Jordan yang sudah terbiasa dengan pertengkaran, perdebatan, bahkan perkelahian antara ayah dan anak itu hanya bisa terdiam tanpa mengeluarkan suara sedikitpun. Ia memilih fokus untuk mengisi perut yang sedari tadi meronta-ronta meminta diisi. Aleya yang melihat kefokusan putra dari anak buah suaminya tersebut langsung terkekeh pelan, membuat Xerdan dan John Leonaldo Smith, suaminya, menatap ke arah wanita paruh baya itu.

"Mengapa kau tertawa, Ale?" tanya John dengan nada datarnya.

Aleya menatap ke arah pria paruh baya yang sudah hidup bersamanya selama puluhan tahun itu, lalu menjawab, "Apa kau tidak punya otak, Leo? Bukankah kau terkenal akan kecerdikanmu? Tentu saja seseorang tertawa karena ada hal yang lucu. Jika ia tertawa, tetapi tidak ada hal apa pun yang menjadi alasan untuknya tertawa, itu namanya sudah gila!" cerocos Aleya dengan penuh keberanian, membuat Xerdan menatap mengejek ke arah sang daddy.

Sebenarnya Aleya merasa takut mengatakan hal tersebut, tetapi tidak mungkin ia diam saja jika sudah seperti ini.

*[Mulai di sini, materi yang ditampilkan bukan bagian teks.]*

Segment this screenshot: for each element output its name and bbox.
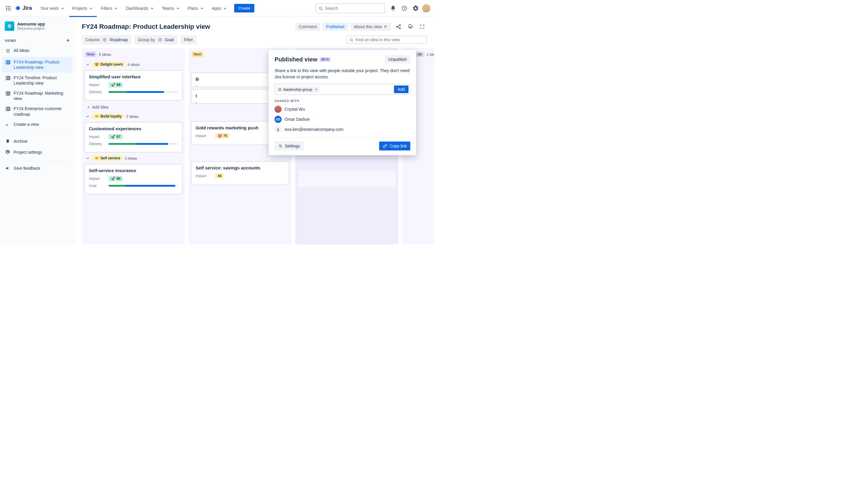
add-idea-button[interactable]: + Add idea (84, 103, 183, 112)
top-navigation: Jira Your work Projects Filters Dashboar… (0, 0, 434, 17)
svg-rect-24 (9, 92, 10, 95)
column-badge: Now (85, 52, 96, 57)
svg-rect-26 (8, 107, 9, 111)
sidebar-all-ideas[interactable]: All ideas (2, 46, 72, 57)
project-sub: Discovery project (17, 26, 45, 31)
popover-settings-button[interactable]: Settings (275, 142, 304, 150)
download-icon[interactable] (406, 22, 415, 31)
nav-your-work[interactable]: Your work (37, 4, 68, 13)
page-title: FY24 Roadmap: Product Leadership view (82, 23, 295, 31)
card-self-service-insurance[interactable]: Self-service insurance Impact 🚀 80 Goal (84, 164, 183, 194)
svg-line-38 (352, 41, 353, 41)
about-button[interactable]: About this view (350, 23, 391, 31)
fullscreen-icon[interactable] (417, 22, 427, 31)
list-icon (5, 48, 11, 55)
notifications-icon[interactable] (389, 4, 398, 13)
search-input[interactable] (325, 6, 382, 11)
published-view-popover: Published view BETA Unpublish Share a li… (269, 50, 416, 155)
target-icon (157, 37, 163, 42)
svg-rect-25 (6, 107, 7, 111)
search-icon (318, 6, 323, 11)
sidebar-enterprise-roadmap[interactable]: FY24 Enterprise customer roadmap (2, 104, 72, 119)
impact-badge: 🚀 80 (108, 176, 123, 181)
copy-link-button[interactable]: Copy link (379, 142, 410, 150)
svg-rect-19 (6, 76, 7, 80)
svg-point-42 (280, 145, 280, 146)
sidebar-create-view[interactable]: + Create a view (2, 119, 72, 131)
target-icon (102, 37, 107, 42)
add-button[interactable]: Add (394, 85, 408, 93)
search-box[interactable] (315, 3, 385, 13)
group-self-service[interactable]: 🤝Self service 3 ideas (84, 154, 183, 162)
svg-rect-8 (9, 9, 10, 10)
impact-badge: 🚀 97 (108, 134, 123, 140)
remove-tag-icon[interactable]: × (314, 87, 319, 92)
board-icon (5, 106, 11, 113)
delivery-progress (108, 143, 178, 145)
svg-point-37 (350, 38, 352, 41)
sidebar-timeline-product[interactable]: FY24 Timeline: Product Leadership view (2, 73, 72, 88)
svg-rect-22 (6, 92, 7, 95)
create-button[interactable]: Create (234, 4, 254, 12)
svg-line-31 (398, 26, 400, 26)
nav-projects[interactable]: Projects (69, 4, 97, 13)
nav-dashboards[interactable]: Dashboards (123, 4, 158, 13)
sidebar-roadmap-product[interactable]: FY24 Roadmap: Product Leadership view (2, 57, 72, 73)
nav-teams[interactable]: Teams (159, 4, 184, 13)
logo-text: Jira (23, 5, 32, 11)
svg-rect-5 (9, 8, 10, 9)
nav-apps[interactable]: Apps (209, 4, 230, 13)
jira-logo[interactable]: Jira (15, 5, 32, 11)
sidebar-project-settings[interactable]: Project settings (2, 147, 72, 158)
group-delight-users[interactable]: 😍Delight users 4 ideas (84, 60, 183, 68)
unpublish-button[interactable]: Unpublish (385, 55, 410, 63)
add-view-icon[interactable]: + (66, 37, 70, 44)
nav-plans[interactable]: Plans (185, 4, 208, 13)
avatar (275, 106, 282, 113)
comment-button[interactable]: Comment (295, 23, 320, 31)
card-self-service-savings[interactable]: Self service: savings accounts Impact 46 (191, 161, 289, 185)
sidebar-roadmap-marketing[interactable]: FY24 Roadmap: Marketing view (2, 88, 72, 104)
groupby-chip[interactable]: Group by Goal (134, 35, 177, 45)
svg-rect-20 (8, 76, 9, 80)
svg-line-32 (398, 27, 400, 28)
column-count: 1 idea (427, 52, 434, 57)
column-chip[interactable]: Column Roadmap (82, 35, 131, 45)
page-header: FY24 Roadmap: Product Leadership view Co… (75, 17, 434, 35)
group-tag[interactable]: leadership-group × (276, 86, 319, 93)
column-now: Now 5 ideas 😍Delight users 4 ideas Simpl… (82, 48, 185, 244)
card-customised-experiences[interactable]: Customised experiences Impact 🚀 97 Deliv… (84, 122, 183, 152)
chevron-down-icon (85, 114, 90, 119)
find-idea-box[interactable] (346, 36, 427, 44)
share-input-row[interactable]: leadership-group × Add (275, 84, 410, 95)
link-icon (383, 144, 388, 148)
column-count: 5 ideas (99, 52, 111, 57)
find-idea-input[interactable] (355, 37, 424, 42)
sidebar-archive[interactable]: Archive (2, 136, 72, 147)
filter-bar: Column Roadmap Group by Goal Filter (75, 35, 434, 47)
svg-line-10 (322, 9, 322, 10)
impact-badge: 🚀 98 (108, 82, 123, 88)
svg-rect-1 (8, 6, 9, 7)
sidebar-give-feedback[interactable]: Give feedback (2, 163, 72, 174)
plus-icon: + (87, 105, 90, 110)
svg-rect-6 (6, 9, 7, 10)
project-name: Awesome app (17, 22, 45, 26)
filter-chip[interactable]: Filter (180, 35, 196, 44)
help-icon[interactable]: ? (400, 4, 409, 13)
published-button[interactable]: Published (322, 23, 348, 31)
group-build-loyalty[interactable]: 🤝Build loyalty 2 ideas (84, 112, 183, 120)
share-icon[interactable] (394, 22, 403, 31)
nav-filters[interactable]: Filters (98, 4, 122, 13)
sidebar: Awesome app Discovery project VIEWS + Al… (0, 17, 75, 244)
svg-point-40 (280, 88, 281, 89)
column-badge: Next (191, 52, 204, 57)
app-switcher-icon[interactable] (4, 4, 13, 13)
svg-rect-3 (6, 8, 7, 9)
user-avatar[interactable] (422, 4, 430, 12)
project-header[interactable]: Awesome app Discovery project (2, 21, 72, 34)
board-icon (5, 75, 11, 82)
views-heading: VIEWS + (2, 34, 72, 46)
card-simplified-ui[interactable]: Simplified user interface Impact 🚀 98 De… (84, 70, 183, 100)
settings-icon[interactable] (411, 4, 421, 13)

Tanpa suaminya sadari atau terlihat oleh pria paruh baya itu, diam-diam Xerdan meremas tangan sang mommy. Memberi kekuatan agar wanita paruh baya itu bisa melawan ucapan sang daddy.

"Aleya!"

"Kenapa? Kau mau marah? Marahlah, aku sudah terbiasa mendengar kemarahanmu. Lagipula, ada apa dengan kalian? Tidak bisakah kalian akur, walau hanya sebentar saja. Kau, Xerdan ... apa tidak bisa saja sedikit menghargai dan menghormati Daddy-mu?" John melempar senyum penuh ejekan ke arah Xerdan, membuat pria itu mendengkus sebal.

"Kenapa kau tersenyum? Aku belum selesai bicara! Aku memang takut padamu, tapi bukan berarti aku tidak berhak bersuara di sini. Kau lebih tua dari Xerdan, kau lebih cerdas dibandingkan anakku, tapi mengapa kau terus berpura-pura bodoh?" Kini giliran Xerdan yang tersenyum mengejek ke arah John.